A243: Yes, the high voltage power supply 583 for the second developing bias and the clutch of the second developing device 206 are turned off (step A244). After that, the second charging potential control is stopped and the second charger 204 is turned off (step A245).
The color print mode is set (step A246), and the print request IPREQ is turned on as shown in FIG. 14 (e) (step 249).

If it is not the second color print mode in step A227,
It is determined whether the first developing device 203 is out of the first color toner (step A228), and then it is determined whether the second developing device 206 is out of the second color toner (step A229). If there is no toner in steps A228 and A229, FIG. 14 (e)
The print ready IPRDY is turned off as shown in (Step A
253). If toner is present in steps A228 and A229, the process proceeds to step A249 and the second charging potential control as shown in FIG. 18 is performed twice (step A230).

In Figure 14 (e), the print request of step A249
After the process of turning on IPREQ, it is judged whether or not the print start signal IPRNT is turned on (step A250), and if it is not turned on (No at step A250), it is determined whether 5 seconds have elapsed since the print request IPREQ was turned on. (Step A25
1) If 5 seconds have not passed (No at step A250),
Return to step A250. If the print start signal IPRNT is turned on in step A250, the print request IPREQ is turned off (step A252), and it is determined whether the print mode is changed (step A267). If the print mode has been changed (Yes at Step A267), Step A1
Returning to step 77, the first developing device 203 or the second developing device 206 is made ready for development during steps A177 to A193. If the print mode has not been changed (No at step A267), the process returns to step A194, and the processing between steps A177 to A193 is omitted. However, in any of the printing modes, since the processing is repeated without performing the processing of steps A101 to A176, the recording operation is continued without temporarily stopping the two-color laser printer 199.
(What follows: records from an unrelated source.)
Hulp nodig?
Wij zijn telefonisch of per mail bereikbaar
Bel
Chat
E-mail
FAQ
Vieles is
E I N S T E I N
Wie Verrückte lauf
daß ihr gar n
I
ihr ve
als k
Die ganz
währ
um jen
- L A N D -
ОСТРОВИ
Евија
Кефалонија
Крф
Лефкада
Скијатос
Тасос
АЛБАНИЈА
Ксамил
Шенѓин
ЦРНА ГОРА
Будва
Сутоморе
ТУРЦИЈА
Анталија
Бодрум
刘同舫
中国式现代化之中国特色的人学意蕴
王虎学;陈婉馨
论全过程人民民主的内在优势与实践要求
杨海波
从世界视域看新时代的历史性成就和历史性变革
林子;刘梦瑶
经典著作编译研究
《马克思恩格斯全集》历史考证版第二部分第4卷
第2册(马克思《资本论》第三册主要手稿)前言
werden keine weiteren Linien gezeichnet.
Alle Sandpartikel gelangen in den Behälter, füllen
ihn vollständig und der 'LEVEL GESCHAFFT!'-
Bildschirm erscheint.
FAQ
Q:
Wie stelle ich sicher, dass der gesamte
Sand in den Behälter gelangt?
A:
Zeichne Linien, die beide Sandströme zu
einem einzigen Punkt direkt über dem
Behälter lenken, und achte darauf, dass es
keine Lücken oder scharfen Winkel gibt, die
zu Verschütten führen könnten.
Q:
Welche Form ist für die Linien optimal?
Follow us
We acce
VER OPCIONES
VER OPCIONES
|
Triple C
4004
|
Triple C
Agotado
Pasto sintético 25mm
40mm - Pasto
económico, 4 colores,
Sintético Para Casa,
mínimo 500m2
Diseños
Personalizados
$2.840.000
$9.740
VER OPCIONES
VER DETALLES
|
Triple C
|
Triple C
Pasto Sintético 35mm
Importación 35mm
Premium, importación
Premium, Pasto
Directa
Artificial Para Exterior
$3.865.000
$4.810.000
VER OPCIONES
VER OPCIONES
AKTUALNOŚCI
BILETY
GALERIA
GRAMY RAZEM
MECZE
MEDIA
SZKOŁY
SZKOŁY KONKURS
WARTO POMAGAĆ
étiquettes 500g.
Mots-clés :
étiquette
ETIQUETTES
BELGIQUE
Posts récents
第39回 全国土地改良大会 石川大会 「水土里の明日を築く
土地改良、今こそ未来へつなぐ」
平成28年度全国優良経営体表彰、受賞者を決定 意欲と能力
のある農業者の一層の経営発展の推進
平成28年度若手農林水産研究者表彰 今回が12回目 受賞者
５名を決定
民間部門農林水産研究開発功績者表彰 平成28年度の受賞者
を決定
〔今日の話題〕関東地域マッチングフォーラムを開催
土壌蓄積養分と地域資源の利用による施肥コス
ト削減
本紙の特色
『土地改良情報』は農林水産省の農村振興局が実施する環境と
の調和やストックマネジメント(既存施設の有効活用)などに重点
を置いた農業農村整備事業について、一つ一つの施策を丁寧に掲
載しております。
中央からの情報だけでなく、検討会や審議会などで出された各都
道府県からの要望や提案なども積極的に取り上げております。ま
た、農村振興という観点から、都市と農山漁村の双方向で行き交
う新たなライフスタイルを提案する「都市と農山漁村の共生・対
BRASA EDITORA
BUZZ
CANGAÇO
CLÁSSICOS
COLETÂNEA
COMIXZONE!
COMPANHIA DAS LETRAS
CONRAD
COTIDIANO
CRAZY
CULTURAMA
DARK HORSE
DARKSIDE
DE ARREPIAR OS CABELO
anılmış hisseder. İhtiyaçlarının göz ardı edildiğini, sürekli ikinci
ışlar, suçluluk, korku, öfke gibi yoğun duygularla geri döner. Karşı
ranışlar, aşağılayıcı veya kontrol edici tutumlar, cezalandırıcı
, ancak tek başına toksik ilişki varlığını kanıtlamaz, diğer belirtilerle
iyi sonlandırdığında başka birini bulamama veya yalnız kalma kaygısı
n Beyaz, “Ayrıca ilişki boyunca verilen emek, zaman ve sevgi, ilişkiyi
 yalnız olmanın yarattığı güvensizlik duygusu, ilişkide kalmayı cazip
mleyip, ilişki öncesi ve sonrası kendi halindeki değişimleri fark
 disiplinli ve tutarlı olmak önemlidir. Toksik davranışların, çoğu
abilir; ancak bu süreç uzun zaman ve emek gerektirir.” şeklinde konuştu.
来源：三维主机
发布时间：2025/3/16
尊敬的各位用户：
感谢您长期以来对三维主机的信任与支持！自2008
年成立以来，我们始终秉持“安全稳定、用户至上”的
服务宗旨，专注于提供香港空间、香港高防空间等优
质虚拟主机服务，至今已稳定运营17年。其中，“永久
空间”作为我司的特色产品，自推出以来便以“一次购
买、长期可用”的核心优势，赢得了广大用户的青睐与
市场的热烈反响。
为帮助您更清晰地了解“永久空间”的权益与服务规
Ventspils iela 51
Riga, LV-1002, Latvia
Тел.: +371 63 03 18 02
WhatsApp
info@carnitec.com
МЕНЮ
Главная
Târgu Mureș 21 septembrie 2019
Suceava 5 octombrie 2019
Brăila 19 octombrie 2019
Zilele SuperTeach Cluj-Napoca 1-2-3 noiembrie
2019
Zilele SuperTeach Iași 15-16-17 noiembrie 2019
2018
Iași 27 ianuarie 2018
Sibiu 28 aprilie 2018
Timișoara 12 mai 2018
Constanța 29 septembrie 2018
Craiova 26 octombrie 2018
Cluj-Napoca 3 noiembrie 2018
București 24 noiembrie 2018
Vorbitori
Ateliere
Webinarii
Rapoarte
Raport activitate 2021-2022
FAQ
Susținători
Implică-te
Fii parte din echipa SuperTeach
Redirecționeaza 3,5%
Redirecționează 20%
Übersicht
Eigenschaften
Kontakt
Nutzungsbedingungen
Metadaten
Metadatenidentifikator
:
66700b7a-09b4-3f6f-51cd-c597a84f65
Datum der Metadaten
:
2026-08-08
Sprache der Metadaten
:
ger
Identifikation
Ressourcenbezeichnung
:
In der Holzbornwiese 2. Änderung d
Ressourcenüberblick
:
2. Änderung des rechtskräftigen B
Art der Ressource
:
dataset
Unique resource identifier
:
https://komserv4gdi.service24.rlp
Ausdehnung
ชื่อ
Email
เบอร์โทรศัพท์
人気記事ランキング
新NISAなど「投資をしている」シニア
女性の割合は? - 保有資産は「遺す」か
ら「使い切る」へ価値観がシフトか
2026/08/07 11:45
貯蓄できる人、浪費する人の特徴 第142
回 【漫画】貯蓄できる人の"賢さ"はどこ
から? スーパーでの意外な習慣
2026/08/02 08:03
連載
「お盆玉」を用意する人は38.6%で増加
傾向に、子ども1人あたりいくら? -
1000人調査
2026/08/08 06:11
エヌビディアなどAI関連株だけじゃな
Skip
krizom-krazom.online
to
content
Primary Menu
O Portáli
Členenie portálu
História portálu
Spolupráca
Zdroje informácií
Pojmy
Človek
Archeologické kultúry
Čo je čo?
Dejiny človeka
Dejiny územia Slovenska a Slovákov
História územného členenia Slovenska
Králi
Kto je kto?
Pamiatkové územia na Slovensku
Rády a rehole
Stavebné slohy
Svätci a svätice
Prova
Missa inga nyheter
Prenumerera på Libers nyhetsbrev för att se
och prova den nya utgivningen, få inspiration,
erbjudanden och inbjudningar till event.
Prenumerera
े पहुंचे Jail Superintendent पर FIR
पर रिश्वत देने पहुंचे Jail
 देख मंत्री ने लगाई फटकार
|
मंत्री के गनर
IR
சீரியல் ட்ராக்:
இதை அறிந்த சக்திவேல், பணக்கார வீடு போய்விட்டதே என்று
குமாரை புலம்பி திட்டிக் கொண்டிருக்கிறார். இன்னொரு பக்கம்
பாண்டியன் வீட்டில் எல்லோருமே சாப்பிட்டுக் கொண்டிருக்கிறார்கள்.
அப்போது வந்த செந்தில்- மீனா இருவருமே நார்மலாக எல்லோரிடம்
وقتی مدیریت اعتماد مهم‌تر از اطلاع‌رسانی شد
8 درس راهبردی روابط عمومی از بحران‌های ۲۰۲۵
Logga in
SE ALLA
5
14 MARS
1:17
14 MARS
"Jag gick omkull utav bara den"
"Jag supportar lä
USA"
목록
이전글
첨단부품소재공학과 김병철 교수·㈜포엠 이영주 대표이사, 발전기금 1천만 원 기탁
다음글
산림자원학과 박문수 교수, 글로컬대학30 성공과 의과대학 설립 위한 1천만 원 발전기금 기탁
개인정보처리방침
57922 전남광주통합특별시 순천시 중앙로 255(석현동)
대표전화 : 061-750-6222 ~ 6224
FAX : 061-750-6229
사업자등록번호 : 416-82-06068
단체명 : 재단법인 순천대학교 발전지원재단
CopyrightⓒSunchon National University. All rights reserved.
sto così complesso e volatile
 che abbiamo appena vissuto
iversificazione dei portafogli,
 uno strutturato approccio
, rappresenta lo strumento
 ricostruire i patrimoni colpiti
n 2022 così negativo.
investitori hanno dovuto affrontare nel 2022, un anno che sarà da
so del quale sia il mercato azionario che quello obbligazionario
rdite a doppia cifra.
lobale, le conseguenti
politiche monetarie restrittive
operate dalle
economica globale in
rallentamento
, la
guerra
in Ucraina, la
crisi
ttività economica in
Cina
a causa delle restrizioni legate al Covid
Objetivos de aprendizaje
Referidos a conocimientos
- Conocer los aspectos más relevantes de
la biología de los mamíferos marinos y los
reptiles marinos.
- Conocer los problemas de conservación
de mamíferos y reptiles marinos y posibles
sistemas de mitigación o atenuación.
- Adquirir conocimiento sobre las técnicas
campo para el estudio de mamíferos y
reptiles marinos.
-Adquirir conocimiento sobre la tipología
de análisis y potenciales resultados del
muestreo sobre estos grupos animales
On the other hand, when 5 seconds have elapsed in step A251, after the stop processing of steps A254 to A266, the process returns to step A142 and waits for a command from the host system 500. If the print ready IPRDY is turned off in step A253, the printing operation is not required.
After the stop processing of 54 to A266, the process returns to step A142 and waits for a command from the host system 500.

FIG. 15 is a flowchart showing potential control during warming up. The potential control during warming up is
First, the value CHDT1 of the first charge initial control output is read from the table data of ROM 503 (step B101), and the read value
CHDT1 is set in the D / A converter 576 (step B102).
Further, the value CHDT2 of the second charging initial control output is read from the table data of the ROM 503 (step B103), and the read value CHDT2 is set in the D / A converter 582 (step B10).
Four). Next, the dark decay characteristic measurement of the photoreceptor as shown in FIG. 16 is executed (step B105), and then the first charging potential control as shown in FIG. 18 is executed (step B10).
6). After the subsequent delay process (step B107), the second charging potential control as shown in FIG. 18 is executed (step B10).
8). Then, the number n of potential control circuits is increased (step B10
9) Repeat steps B106 to B110 until the potential control number n reaches three times.
The 201 and the second charger 204 are turned off (step B111), and the potential control at the time of warming up is completed.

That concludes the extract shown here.